Task details: Give back the full listing that follows exactly as it reads.

Material to process:
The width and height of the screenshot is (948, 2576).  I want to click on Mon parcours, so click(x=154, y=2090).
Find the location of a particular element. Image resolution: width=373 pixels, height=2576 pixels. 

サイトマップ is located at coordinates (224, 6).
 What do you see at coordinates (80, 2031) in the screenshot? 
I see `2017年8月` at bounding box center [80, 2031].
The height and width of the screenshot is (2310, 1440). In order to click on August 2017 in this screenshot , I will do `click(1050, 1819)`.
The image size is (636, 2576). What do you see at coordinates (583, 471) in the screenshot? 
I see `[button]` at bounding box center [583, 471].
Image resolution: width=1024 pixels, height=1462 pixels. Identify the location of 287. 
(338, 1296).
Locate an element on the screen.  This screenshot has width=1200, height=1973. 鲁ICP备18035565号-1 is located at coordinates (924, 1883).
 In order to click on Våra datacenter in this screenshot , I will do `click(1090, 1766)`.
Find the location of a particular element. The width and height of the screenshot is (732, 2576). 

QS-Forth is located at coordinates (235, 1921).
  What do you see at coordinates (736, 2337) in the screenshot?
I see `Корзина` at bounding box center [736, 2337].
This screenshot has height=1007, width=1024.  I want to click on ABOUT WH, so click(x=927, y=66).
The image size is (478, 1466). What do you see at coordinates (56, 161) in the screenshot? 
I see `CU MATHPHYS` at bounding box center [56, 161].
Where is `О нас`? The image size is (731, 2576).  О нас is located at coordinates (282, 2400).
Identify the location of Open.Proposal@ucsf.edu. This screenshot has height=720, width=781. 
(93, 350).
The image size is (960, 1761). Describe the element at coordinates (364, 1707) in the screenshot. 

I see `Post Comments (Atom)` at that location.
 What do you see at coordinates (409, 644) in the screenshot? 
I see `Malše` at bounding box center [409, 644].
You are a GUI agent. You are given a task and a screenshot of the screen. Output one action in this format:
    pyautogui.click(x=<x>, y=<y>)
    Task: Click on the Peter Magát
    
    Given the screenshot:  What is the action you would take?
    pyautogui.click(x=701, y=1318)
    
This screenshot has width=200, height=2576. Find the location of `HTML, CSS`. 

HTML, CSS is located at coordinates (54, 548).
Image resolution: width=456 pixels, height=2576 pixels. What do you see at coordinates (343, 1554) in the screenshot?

Answer to the exercise:
The width and height of the screenshot is (948, 2576).  I want to click on Mon parcours, so click(x=154, y=2090).
Find the location of a particular element. Image resolution: width=373 pixels, height=2576 pixels. 

サイトマップ is located at coordinates (224, 6).
 What do you see at coordinates (80, 2031) in the screenshot? 
I see `2017年8月` at bounding box center [80, 2031].
The height and width of the screenshot is (2310, 1440). In order to click on August 2017 in this screenshot , I will do `click(1050, 1819)`.
The image size is (636, 2576). What do you see at coordinates (583, 471) in the screenshot? 
I see `[button]` at bounding box center [583, 471].
Image resolution: width=1024 pixels, height=1462 pixels. Identify the location of 287. 
(338, 1296).
Locate an element on the screen.  This screenshot has width=1200, height=1973. 鲁ICP备18035565号-1 is located at coordinates (924, 1883).
 In order to click on Våra datacenter in this screenshot , I will do `click(1090, 1766)`.
Find the location of a particular element. The width and height of the screenshot is (732, 2576). 

QS-Forth is located at coordinates (235, 1921).
  What do you see at coordinates (736, 2337) in the screenshot?
I see `Корзина` at bounding box center [736, 2337].
This screenshot has height=1007, width=1024.  I want to click on ABOUT WH, so click(x=927, y=66).
The image size is (478, 1466). What do you see at coordinates (56, 161) in the screenshot? 
I see `CU MATHPHYS` at bounding box center [56, 161].
Where is `О нас`? The image size is (731, 2576).  О нас is located at coordinates (282, 2400).
Identify the location of Open.Proposal@ucsf.edu. This screenshot has height=720, width=781. 
(93, 350).
The image size is (960, 1761). Describe the element at coordinates (364, 1707) in the screenshot. 

I see `Post Comments (Atom)` at that location.
 What do you see at coordinates (409, 644) in the screenshot? 
I see `Malše` at bounding box center [409, 644].
You are a GUI agent. You are given a task and a screenshot of the screen. Output one action in this format:
    pyautogui.click(x=<x>, y=<y>)
    Task: Click on the Peter Magát
    
    Given the screenshot:  What is the action you would take?
    pyautogui.click(x=701, y=1318)
    
This screenshot has width=200, height=2576. Find the location of `HTML, CSS`. 

HTML, CSS is located at coordinates (54, 548).
Image resolution: width=456 pixels, height=2576 pixels. What do you see at coordinates (343, 1554) in the screenshot?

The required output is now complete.